• _What you are asked to do_
Which lines run from the one containing "conviene..." to the end of the entries below? Reproduce them exactly, both ends included.

• _Entries provided_
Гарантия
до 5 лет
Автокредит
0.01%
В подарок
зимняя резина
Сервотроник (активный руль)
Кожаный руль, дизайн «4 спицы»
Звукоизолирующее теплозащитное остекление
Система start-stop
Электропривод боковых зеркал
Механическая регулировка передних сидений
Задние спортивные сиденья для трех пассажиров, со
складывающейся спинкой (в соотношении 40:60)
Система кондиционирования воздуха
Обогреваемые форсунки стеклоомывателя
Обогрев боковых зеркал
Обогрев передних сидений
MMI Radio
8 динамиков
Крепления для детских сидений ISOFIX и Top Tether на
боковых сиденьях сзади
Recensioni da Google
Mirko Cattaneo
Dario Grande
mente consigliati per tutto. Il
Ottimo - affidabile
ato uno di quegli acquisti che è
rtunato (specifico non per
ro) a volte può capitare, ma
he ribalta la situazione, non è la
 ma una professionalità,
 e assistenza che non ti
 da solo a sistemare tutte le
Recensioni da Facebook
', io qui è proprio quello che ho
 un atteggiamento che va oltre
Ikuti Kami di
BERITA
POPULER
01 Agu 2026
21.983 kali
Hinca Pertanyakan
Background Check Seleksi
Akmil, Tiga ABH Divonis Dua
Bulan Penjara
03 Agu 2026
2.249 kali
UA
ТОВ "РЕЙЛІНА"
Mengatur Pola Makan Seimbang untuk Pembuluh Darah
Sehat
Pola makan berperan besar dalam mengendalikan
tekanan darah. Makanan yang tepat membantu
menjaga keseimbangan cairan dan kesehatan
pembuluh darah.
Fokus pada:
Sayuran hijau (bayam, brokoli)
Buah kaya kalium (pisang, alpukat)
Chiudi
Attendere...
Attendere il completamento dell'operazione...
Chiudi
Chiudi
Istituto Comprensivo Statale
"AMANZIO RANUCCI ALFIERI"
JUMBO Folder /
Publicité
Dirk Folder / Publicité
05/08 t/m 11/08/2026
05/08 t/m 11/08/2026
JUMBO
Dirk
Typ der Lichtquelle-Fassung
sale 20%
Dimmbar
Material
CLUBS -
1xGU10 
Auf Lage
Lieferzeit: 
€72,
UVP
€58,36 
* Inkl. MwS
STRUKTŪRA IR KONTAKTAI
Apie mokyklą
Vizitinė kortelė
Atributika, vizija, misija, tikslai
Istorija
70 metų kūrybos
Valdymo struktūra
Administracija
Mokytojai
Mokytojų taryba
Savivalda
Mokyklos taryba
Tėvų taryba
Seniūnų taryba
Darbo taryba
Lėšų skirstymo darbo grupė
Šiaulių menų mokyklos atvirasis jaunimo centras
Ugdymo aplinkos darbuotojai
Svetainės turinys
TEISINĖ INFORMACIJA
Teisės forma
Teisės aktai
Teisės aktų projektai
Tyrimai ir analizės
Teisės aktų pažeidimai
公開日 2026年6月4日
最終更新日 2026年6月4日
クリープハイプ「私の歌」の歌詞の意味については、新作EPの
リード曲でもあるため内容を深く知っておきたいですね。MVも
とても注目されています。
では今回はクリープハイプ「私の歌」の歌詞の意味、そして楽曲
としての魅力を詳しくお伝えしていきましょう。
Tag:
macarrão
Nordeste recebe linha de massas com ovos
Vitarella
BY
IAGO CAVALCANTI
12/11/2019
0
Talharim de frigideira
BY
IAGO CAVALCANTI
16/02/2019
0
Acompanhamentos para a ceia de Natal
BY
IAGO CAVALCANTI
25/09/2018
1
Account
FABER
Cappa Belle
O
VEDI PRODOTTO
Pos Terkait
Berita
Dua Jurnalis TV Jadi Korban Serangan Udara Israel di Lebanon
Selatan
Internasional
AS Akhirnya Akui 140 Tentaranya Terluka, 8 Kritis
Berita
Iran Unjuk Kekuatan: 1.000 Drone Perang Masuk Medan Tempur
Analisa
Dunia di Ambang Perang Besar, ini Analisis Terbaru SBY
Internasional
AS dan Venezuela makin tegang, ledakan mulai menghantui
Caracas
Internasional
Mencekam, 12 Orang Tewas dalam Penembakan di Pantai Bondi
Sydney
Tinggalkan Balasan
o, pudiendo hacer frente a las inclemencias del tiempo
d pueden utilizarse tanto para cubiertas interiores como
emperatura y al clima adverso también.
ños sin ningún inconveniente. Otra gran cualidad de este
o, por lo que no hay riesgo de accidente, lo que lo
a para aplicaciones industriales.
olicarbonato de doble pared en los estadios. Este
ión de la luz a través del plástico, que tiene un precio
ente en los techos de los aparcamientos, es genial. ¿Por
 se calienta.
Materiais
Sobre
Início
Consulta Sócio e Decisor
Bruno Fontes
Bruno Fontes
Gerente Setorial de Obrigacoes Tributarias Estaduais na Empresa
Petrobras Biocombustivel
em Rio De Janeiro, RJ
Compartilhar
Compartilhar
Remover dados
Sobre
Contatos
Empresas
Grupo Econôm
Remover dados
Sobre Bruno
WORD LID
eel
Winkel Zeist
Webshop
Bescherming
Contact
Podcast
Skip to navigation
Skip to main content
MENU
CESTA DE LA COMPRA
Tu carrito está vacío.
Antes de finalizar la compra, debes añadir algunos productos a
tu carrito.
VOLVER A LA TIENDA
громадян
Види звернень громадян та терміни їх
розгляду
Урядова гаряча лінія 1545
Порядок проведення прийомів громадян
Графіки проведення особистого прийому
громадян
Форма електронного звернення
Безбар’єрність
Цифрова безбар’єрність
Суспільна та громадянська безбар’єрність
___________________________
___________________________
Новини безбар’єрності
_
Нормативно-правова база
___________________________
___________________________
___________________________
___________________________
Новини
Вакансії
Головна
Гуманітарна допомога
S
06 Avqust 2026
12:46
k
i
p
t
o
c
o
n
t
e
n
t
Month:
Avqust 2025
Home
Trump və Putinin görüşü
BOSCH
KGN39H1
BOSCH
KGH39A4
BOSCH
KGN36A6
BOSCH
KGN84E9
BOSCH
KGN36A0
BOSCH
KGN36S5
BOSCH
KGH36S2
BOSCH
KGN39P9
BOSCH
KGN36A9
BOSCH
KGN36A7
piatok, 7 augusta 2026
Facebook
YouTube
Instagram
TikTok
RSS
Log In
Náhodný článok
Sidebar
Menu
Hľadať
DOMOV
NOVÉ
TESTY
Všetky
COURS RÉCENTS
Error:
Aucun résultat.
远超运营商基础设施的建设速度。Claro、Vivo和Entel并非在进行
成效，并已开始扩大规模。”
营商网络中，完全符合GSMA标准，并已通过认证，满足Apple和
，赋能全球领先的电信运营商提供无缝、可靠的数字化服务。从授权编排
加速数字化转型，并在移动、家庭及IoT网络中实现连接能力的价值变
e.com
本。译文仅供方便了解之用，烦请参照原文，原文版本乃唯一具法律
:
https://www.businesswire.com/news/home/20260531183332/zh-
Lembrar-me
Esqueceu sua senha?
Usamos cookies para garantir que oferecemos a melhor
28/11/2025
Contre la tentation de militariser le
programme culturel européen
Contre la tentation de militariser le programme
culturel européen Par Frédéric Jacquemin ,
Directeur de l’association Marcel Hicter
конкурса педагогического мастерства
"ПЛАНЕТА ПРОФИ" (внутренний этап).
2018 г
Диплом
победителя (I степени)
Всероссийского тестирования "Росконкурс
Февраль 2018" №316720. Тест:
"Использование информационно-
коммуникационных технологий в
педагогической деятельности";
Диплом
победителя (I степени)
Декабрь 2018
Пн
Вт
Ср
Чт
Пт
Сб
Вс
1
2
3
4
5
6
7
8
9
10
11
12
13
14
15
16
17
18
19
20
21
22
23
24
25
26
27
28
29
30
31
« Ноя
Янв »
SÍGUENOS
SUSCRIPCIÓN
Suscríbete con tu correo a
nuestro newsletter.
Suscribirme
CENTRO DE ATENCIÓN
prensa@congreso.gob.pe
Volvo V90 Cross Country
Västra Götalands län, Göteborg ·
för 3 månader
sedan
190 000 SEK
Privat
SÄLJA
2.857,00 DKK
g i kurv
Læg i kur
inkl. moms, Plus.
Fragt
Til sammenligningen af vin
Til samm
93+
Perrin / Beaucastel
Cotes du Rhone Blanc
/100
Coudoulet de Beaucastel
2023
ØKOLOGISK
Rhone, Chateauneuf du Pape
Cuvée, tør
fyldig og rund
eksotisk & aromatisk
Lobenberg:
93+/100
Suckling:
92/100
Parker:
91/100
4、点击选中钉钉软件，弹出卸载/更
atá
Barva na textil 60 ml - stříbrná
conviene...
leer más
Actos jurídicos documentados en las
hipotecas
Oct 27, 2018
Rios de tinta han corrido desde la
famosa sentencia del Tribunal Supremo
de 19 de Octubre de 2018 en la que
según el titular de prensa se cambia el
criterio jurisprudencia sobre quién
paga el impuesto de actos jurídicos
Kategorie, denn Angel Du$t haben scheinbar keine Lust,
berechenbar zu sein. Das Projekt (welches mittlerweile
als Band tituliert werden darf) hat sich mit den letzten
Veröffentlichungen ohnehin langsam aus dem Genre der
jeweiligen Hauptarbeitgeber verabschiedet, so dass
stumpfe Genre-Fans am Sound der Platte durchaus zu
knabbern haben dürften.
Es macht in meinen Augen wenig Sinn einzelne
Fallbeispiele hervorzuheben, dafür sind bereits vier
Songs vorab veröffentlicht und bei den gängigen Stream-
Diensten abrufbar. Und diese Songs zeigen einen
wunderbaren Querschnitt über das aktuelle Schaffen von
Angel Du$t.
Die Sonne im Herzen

• _Answer to the problem_
conviene...
leer más
Actos jurídicos documentados en las
hipotecas
Oct 27, 2018
Rios de tinta han corrido desde la
famosa sentencia del Tribunal Supremo
de 19 de Octubre de 2018 en la que
según el titular de prensa se cambia el
criterio jurisprudencia sobre quién
paga el impuesto de actos jurídicos
Kategorie, denn Angel Du$t haben scheinbar keine Lust,
berechenbar zu sein. Das Projekt (welches mittlerweile
als Band tituliert werden darf) hat sich mit den letzten
Veröffentlichungen ohnehin langsam aus dem Genre der
jeweiligen Hauptarbeitgeber verabschiedet, so dass
stumpfe Genre-Fans am Sound der Platte durchaus zu
knabbern haben dürften.
Es macht in meinen Augen wenig Sinn einzelne
Fallbeispiele hervorzuheben, dafür sind bereits vier
Songs vorab veröffentlicht und bei den gängigen Stream-
Diensten abrufbar. Und diese Songs zeigen einen
wunderbaren Querschnitt über das aktuelle Schaffen von
Angel Du$t.
Die Sonne im Herzen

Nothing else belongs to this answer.